I'm having difficulties parsing filepaths sent as arguments:
If I type:
os.path.normpath('D:\Data2\090925')
I get
'D:\\Data2\x0090925'
Obviously the \0 in the folder name is upsetting the formatting. I can correct it with the following:
os.path.normpath(r'D:\Data2\090925')
which gives
'D:\\Data2\\090925'
My problem is, how do I achieve the same result with sys.argv? Namely:
os.path.normpath(sys.argv[1])
I can't find a way for feeding sys.argv in a raw mode into os.path.normpath() to avoid issues with folders starting with zero!
Also, I'm aware that I could feed the script with python script.py D:/Data2/090925
, and it would work perfectly, but unfortunately the windows system stubbornly supplies me with the '\', not the '/', so I really need to solve this issue instead of avoiding it.
UPDATE1 to complement: if I use the script test.py:
import os, sys
if __name__ == '__main__':
print 'arg 1: ',sys.argv[1]
print 'arg 1 (normpath): ',os.path.normpath(sys.argv[1])

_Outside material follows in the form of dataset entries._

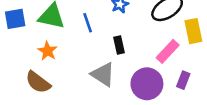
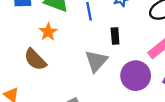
gray triangle: (103, 74) -> (96, 61), turned 30

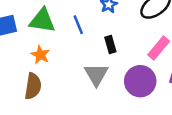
brown semicircle: (35, 59) -> (33, 86), turned -115

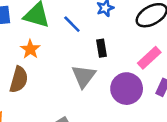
blue line: (78, 25) -> (72, 24), turned -30

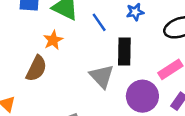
black rectangle: (101, 48) -> (124, 51), size x1.5
gray triangle: (84, 76) -> (102, 76), turned -30

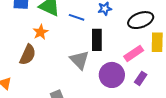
blue line: (99, 22) -> (77, 17), turned -35

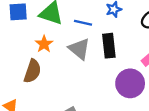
gray triangle: (79, 60) -> (79, 49), moved

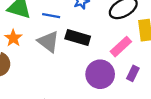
black rectangle: (109, 46) -> (78, 38), turned -65

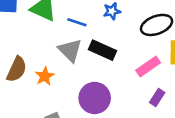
orange star: (13, 38) -> (45, 76), moved
purple circle: (100, 74) -> (95, 98), moved

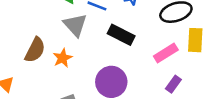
gray triangle: (70, 50) -> (75, 25), moved

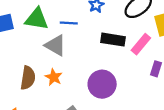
black rectangle: (121, 35) -> (113, 40), moved

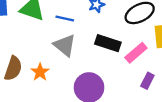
gray triangle: (55, 45) -> (65, 45), moved

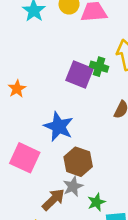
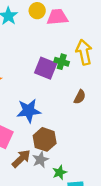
blue star: (59, 127) -> (29, 111), turned -30
brown arrow: (53, 199) -> (21, 159), moved

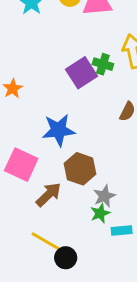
purple square: (46, 68) -> (81, 73), turned 35
gray star: (40, 160) -> (104, 196), moved

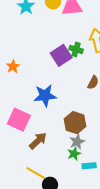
brown hexagon: (80, 169) -> (75, 123), moved

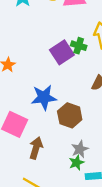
brown hexagon: (75, 123) -> (70, 115), moved
brown arrow: (38, 141) -> (36, 148), turned -30

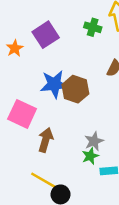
purple square: (62, 52) -> (46, 35), moved
brown hexagon: (70, 115) -> (75, 89), moved

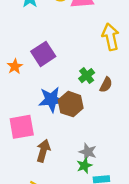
green cross: (93, 27) -> (87, 76), moved, turned 35
pink square: (22, 114) -> (22, 127), turned -35
gray star: (94, 141) -> (88, 152), turned -30

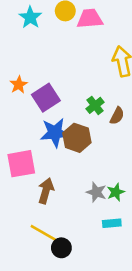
purple square: (43, 54) -> (46, 98), moved
orange star: (15, 66) -> (19, 85), moved
green star: (84, 166) -> (116, 192), moved

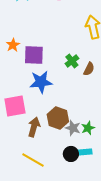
purple square: (46, 98) -> (34, 55), turned 35
brown hexagon: (77, 138) -> (58, 118), moved
black circle: (61, 248) -> (71, 154), moved

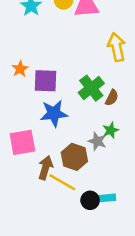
green cross: (72, 61) -> (91, 88), size x1.5
gray star: (73, 128) -> (97, 141), moved
green star: (88, 128) -> (111, 130), moved
yellow line: (33, 160) -> (62, 182), moved

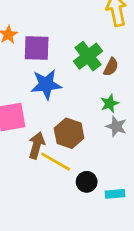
gray star: (97, 141) -> (116, 126), moved
cyan rectangle: (107, 198) -> (115, 194), moved

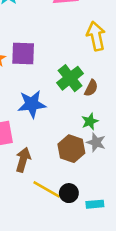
purple square: (37, 48) -> (23, 53), moved
brown hexagon: (69, 133) -> (71, 149), moved
yellow line: (56, 162) -> (47, 189), moved

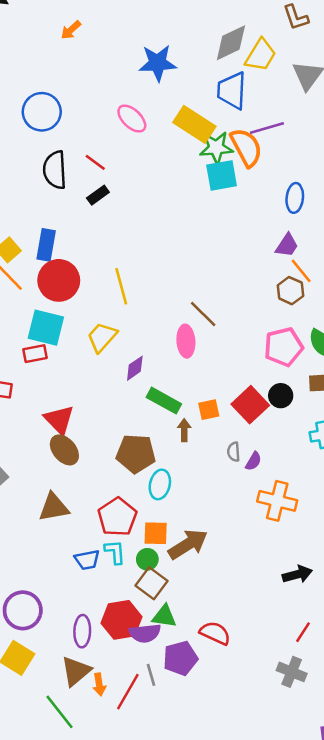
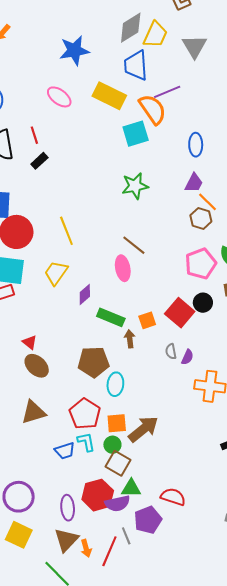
green star: (216, 148) -> (135, 186), moved
red line: (95, 162) -> (34, 135), turned 42
red triangle: (59, 420) -> (30, 342), size x0.6

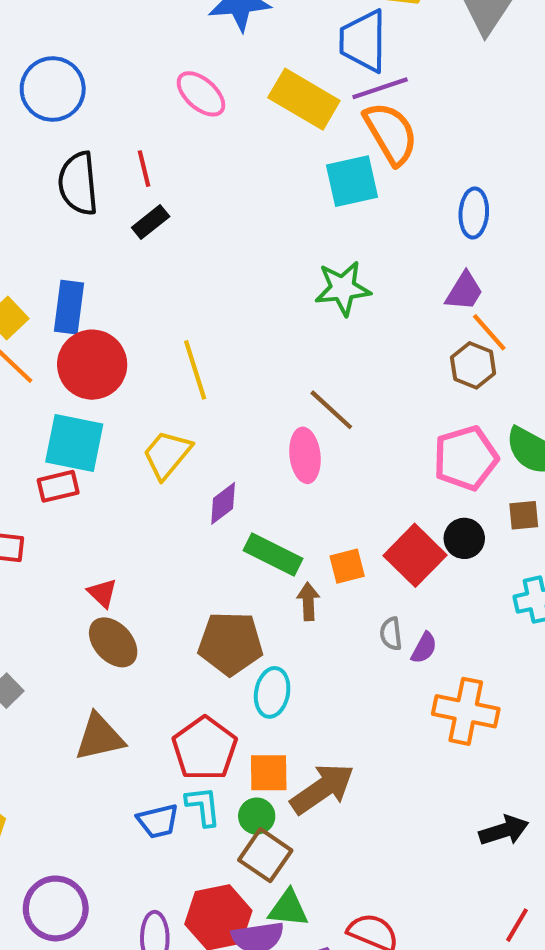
purple line: (167, 92) -> (380, 88), moved

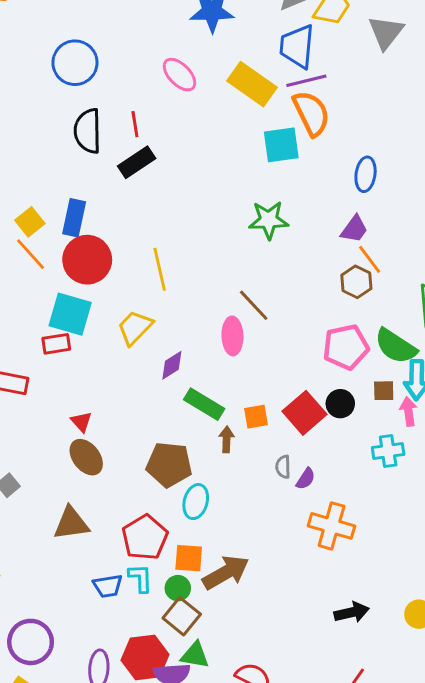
black rectangle: (151, 222) -> (137, 162), size x1.4

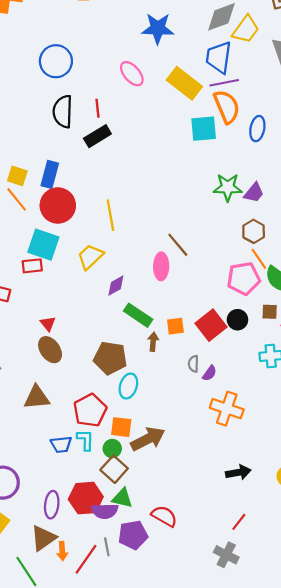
blue ellipse: (366, 174) -> (257, 129), moved
green star: (269, 220) -> (228, 187), moved
yellow square: (30, 222) -> (17, 176), turned -36
orange line: (370, 259) -> (259, 259), moved

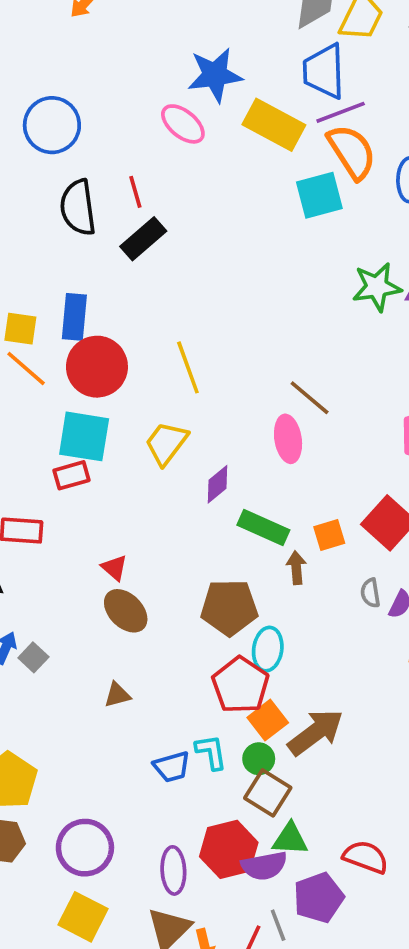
blue star: (158, 28) -> (215, 75), moved
brown triangle: (37, 397) -> (117, 695), size x0.6
red pentagon: (90, 410) -> (240, 685), moved
orange square: (121, 427) -> (268, 720), turned -35

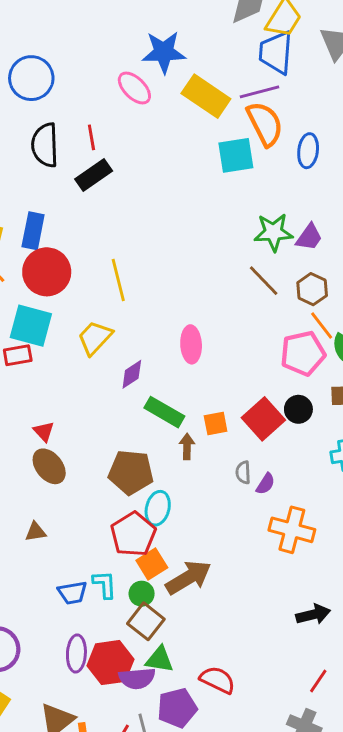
blue trapezoid: (324, 71) -> (276, 52), moved
brown line: (310, 398) -> (264, 281), moved
purple ellipse: (173, 870) -> (76, 653), moved

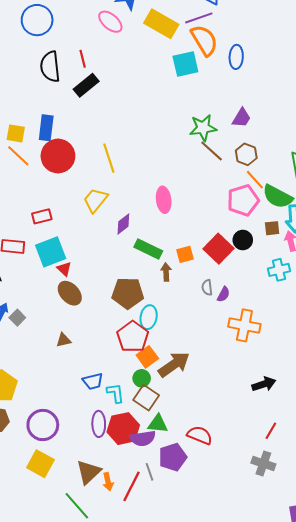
green star: (273, 232) -> (203, 128), moved
cyan square: (31, 326) -> (51, 252), moved, turned -32
cyan L-shape: (105, 584) -> (115, 393), moved

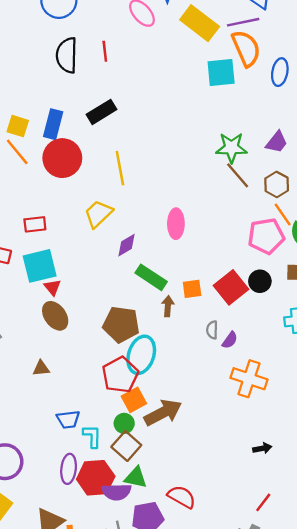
black rectangle: (86, 85) -> (102, 112), moved
cyan ellipse: (149, 317) -> (141, 355), size x1.4
black arrow: (264, 384) -> (262, 448), size x0.7

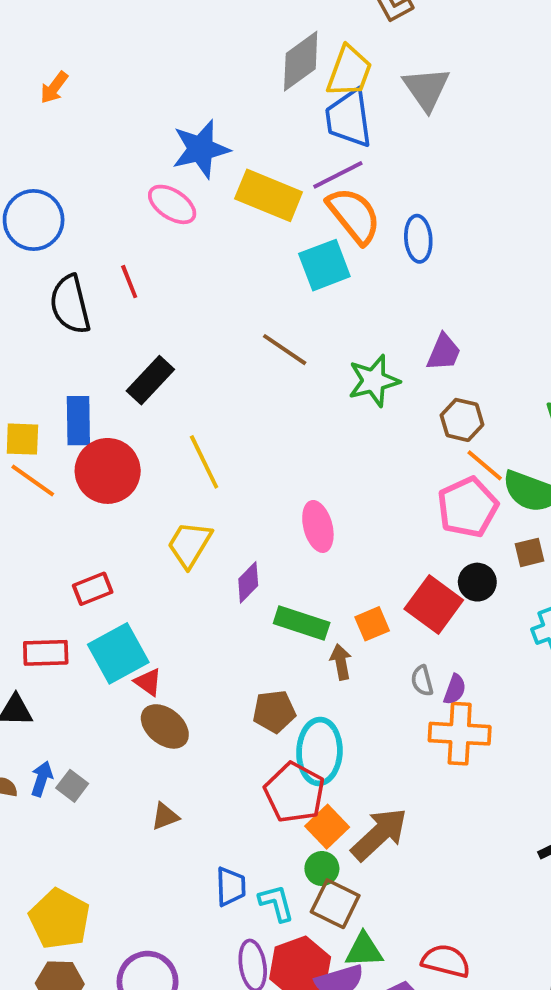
brown line: (238, 175) -> (285, 350), moved
brown pentagon: (121, 324) -> (274, 711), size x0.7
orange cross: (249, 379) -> (460, 734), moved
blue trapezoid: (68, 419) -> (231, 887), turned -70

print 'os.path.dirname :', os.path.dirname(os.path.normpath(sys.argv[1]))
I get the following:
C:\Python>python test.py D:\Data2\091002\
arg 1: D:\Data2\091002\
arg 1 (normpath): D:\Data2\091002
os.path.dirname : D:\Data2
i.e.: I've lost 091002...
UPDATE2: as the comments below informed me, the problem is solved for the example I gave when normpath is removed:
import os, sys
if __name__ == '__main__':
print 'arg 1: ',sys.argv[1]
print 'os.path.dirname :', os.path.dirname(sys.argv[1])
print 'os.path.split(sys.argv[1])):', os.path.split(sys.argv[1])
Which gives:
C:\Python>python test.py D:\Data2\091002\
arg 1: D:\Data2\091002\
os.path.dirname : D:\Data2\091002
os.path.split : ('D:\\Data2\\090925', '')
And if I use D:\Data2\091002 :
C:\Python>python test.py D:\Data2\091002
arg 1: D:\Data2\091002
os.path.dirname : D:\Data2
os.path.split : ('D:\\Data2', '090925')
Which is something I can work with: Thanks!